Pain medications: Medication that controls pain such as pregabalin and gabapentin may reduce severe abdominal pain and bloating.

Medications Specifically Approved for IBS

In severe cases of IBS or when other treatment modalities have failed, your physician may recommend medications that were specifically designed and approved for IBS. These medications include:

Alosetron: This medication was created to relax the colon and slow the movement of waste through the lower bowel. It is intended for use in only severe cases of diarrhea-predominant IBS in women who haven’t responded to other treatments. Alosetron is not approved for men and can only be prescribed by certain providers.

Eluxadoline: This medication is used to ease diarrhea symptoms by reducing fluid secretion and muscle contractions in the intestine.
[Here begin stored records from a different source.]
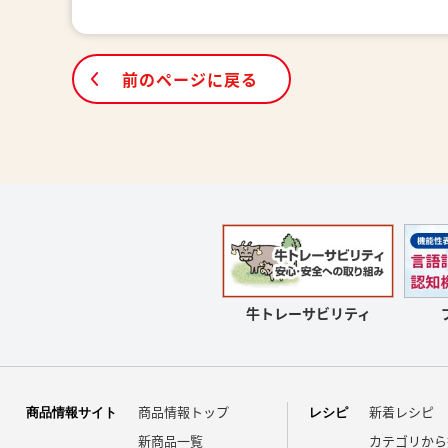
前のページに戻る
牛トレーサビリティ
商品情報トップ
新着レシピ
商品情報サイト
レシピ
新商品一覧
カテゴリから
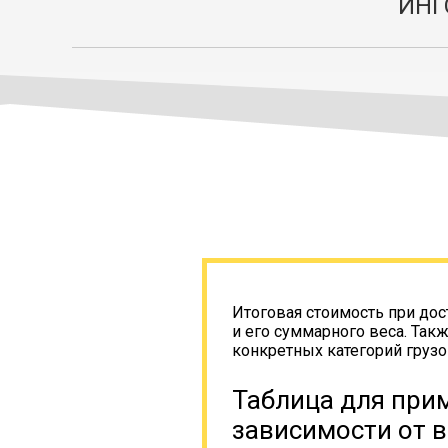
ИНГ
Итоговая стоимость при дос
и его суммарного веса. Так
конкретных категорий грузо
Таблица для прим
зависимости от в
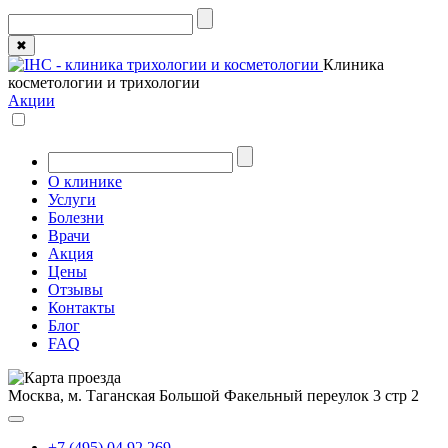
✖
Клиника
косметологии и трихологии
Акции
О клинике
Услуги
Болезни
Врачи
Акция
Цены
Отзывы
Контакты
Блог
FAQ
Москва, м. Таганская
Большой Факельный переулок 3 стр 2
+7 (495) 04 92 269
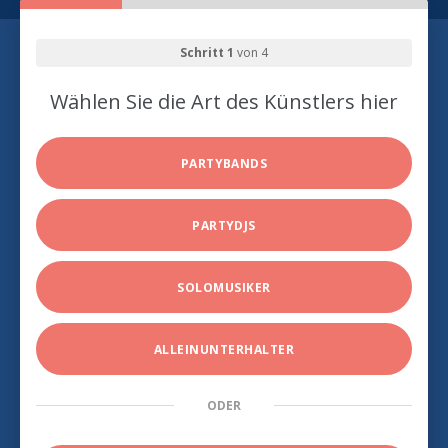
Schritt 1
von 4
Wählen Sie die Art des Künstlers hier
PARTYBANDS
PARTYDJS
SOLOMUSIKER
ALLEINUNTERHALTER
ODER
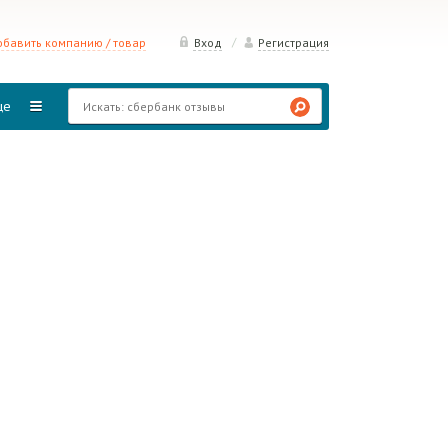
/
бавить компанию / товар
Вход
Регистрация
ще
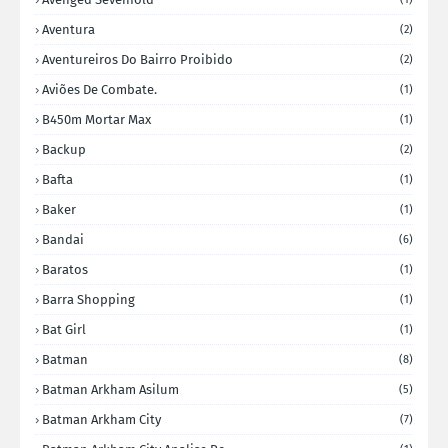
Aventura
(2)
Aventureiros Do Bairro Proibido
(2)
Aviões De Combate.
(1)
B450m Mortar Max
(1)
Backup
(2)
Bafta
(1)
Baker
(1)
Bandai
(6)
Baratos
(1)
Barra Shopping
(1)
Bat Girl
(1)
Batman
(8)
Batman Arkham Asilum
(5)
Batman Arkham City
(7)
It may also help increase muscle tone in the rectum. This drug works via opioid receptors contained within the gut. Its addiction potential is low.

Rifaximin: This is an antibiotic that is used to reduce diarrhea and bacterial overgrowth.

Lubiprostone: This medication is used to increase fluid secretion in your small intestine to assist with the passage of stool. Lubiprostone is approved for women who have IBS-C only and is typically prescribed only for those with severe symptoms that haven’t responded to other treatment modalities.

Linaclotide: This medication is used to increase the fluid secretion in your small intestine, helping with the passage of stool.